┌─ Data provided

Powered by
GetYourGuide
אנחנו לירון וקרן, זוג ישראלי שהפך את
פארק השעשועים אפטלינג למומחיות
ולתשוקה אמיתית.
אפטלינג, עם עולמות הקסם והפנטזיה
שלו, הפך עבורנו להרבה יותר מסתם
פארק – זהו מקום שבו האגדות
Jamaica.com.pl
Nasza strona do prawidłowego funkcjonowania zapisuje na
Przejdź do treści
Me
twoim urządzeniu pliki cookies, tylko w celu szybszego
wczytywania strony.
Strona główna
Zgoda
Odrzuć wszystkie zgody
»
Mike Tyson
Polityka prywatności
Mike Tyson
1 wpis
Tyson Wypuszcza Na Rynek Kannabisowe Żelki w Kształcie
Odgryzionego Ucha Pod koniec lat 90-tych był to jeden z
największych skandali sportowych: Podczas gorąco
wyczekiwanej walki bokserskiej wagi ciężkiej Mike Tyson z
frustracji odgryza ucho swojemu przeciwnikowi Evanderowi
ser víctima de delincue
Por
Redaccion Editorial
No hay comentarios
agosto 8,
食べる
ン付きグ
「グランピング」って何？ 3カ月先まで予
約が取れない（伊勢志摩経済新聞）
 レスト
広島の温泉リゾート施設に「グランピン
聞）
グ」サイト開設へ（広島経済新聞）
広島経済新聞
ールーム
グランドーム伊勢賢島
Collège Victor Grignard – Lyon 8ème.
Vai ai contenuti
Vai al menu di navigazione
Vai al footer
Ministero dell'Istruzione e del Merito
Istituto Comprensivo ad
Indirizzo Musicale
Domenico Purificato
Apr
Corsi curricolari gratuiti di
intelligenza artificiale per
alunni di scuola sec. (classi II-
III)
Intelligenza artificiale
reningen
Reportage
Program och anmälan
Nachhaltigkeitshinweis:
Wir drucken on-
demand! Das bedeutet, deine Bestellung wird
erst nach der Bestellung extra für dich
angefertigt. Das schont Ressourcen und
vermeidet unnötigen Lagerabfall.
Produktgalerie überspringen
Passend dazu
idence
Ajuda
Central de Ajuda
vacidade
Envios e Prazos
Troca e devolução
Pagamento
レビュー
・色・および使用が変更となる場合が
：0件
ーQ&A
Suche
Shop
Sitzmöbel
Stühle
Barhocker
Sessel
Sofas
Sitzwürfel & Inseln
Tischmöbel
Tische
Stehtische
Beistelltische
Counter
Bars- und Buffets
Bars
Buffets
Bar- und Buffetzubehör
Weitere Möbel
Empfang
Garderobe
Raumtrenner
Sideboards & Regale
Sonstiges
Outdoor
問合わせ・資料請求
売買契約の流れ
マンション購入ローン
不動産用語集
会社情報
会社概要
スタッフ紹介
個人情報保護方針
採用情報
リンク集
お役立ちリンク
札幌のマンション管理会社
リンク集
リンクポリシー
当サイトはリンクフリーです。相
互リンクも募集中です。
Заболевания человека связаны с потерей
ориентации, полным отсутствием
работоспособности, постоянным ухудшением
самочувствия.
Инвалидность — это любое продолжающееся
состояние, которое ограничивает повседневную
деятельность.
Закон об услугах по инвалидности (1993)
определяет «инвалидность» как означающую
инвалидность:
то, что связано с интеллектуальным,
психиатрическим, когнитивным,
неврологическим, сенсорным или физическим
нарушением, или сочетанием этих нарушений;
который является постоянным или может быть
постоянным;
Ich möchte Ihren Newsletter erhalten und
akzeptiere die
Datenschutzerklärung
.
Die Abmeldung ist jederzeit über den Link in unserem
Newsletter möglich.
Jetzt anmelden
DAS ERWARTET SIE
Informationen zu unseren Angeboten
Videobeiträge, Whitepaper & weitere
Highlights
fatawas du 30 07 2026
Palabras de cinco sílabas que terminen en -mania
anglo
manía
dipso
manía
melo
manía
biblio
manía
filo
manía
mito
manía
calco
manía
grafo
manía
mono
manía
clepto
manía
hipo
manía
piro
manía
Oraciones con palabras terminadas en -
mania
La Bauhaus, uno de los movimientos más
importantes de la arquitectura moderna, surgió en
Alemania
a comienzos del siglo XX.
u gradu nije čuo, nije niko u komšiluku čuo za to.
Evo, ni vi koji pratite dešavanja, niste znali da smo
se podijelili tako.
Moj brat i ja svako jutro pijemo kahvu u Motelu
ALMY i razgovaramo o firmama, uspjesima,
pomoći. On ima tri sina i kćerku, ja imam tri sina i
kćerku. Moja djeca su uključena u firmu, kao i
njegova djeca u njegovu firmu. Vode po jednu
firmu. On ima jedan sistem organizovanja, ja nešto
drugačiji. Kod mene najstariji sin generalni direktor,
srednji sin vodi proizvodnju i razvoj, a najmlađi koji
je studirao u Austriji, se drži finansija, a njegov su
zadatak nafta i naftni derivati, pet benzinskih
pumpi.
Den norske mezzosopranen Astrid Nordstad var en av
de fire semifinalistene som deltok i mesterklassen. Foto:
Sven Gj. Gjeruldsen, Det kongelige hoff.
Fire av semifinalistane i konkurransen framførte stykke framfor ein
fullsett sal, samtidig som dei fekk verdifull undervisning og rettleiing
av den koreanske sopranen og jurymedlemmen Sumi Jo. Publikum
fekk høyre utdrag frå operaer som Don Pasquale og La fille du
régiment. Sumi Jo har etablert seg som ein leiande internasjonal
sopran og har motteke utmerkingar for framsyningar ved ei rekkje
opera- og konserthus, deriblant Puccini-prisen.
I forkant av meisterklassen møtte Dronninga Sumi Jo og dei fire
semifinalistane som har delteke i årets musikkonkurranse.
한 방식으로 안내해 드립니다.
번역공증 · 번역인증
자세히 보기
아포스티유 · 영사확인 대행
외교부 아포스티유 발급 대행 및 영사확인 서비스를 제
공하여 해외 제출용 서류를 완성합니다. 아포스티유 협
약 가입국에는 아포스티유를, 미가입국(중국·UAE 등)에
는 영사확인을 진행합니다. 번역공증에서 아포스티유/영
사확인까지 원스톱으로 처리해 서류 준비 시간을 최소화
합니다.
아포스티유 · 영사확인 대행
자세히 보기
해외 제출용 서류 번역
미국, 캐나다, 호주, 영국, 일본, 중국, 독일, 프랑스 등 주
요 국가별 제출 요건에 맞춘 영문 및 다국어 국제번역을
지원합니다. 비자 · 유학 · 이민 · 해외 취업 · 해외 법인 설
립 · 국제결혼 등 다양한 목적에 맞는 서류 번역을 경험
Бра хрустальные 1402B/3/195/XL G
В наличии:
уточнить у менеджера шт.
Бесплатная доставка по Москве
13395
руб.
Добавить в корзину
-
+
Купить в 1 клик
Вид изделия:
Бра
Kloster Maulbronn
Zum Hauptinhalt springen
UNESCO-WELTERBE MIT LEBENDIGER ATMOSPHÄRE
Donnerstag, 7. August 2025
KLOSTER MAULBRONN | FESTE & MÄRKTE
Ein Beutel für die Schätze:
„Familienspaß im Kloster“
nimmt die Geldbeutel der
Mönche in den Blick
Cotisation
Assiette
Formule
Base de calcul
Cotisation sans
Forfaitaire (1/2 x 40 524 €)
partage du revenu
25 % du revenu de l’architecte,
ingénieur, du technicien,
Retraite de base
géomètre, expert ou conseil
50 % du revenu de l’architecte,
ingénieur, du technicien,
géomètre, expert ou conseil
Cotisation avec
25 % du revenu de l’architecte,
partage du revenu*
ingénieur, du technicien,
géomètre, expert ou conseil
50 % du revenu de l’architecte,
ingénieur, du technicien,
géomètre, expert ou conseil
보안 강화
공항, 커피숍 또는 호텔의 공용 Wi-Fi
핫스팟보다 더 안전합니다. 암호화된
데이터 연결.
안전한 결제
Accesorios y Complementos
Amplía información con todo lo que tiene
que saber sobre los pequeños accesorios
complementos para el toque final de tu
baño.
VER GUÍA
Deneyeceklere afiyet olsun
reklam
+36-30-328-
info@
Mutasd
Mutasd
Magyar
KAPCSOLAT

└─

What to produce:
Please filter the entries for the word "partage" and copy the lines that have it.

Your response:
partage du revenu
partage du revenu*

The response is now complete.